About this exercise -
Pictures do not belong in the copy, so please give every entry below again exactly.

Provided data -
----------

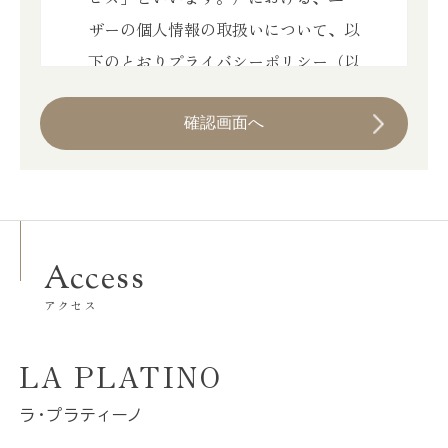
ザーの個人情報の取扱いについて、以
下のとおりプライバシーポリシー（以
下、「本ポリシー」といいます。）を
定めます。
第1条（個人情報）
「個人情報」とは、個人情報保護法
Access
にいう「個人情報」を指すものとし、
アクセス
生存する個人に関する情報であって、
当該情報に含まれる氏名、生年月日、
LA PLATINO
住所、電話番号、連絡先その他の記述
等により特定の個人を識別できる情報
ラ・プラティーノ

----------

Reply to the task -
ザーの個人情報の取扱いについて、以
下のとおりプライバシーポリシー（以
下、「本ポリシー」といいます。）を
定めます。
第1条（個人情報）
「個人情報」とは、個人情報保護法
Access
にいう「個人情報」を指すものとし、
アクセス
生存する個人に関する情報であって、
当該情報に含まれる氏名、生年月日、
LA PLATINO
住所、電話番号、連絡先その他の記述
等により特定の個人を識別できる情報
ラ・プラティーノ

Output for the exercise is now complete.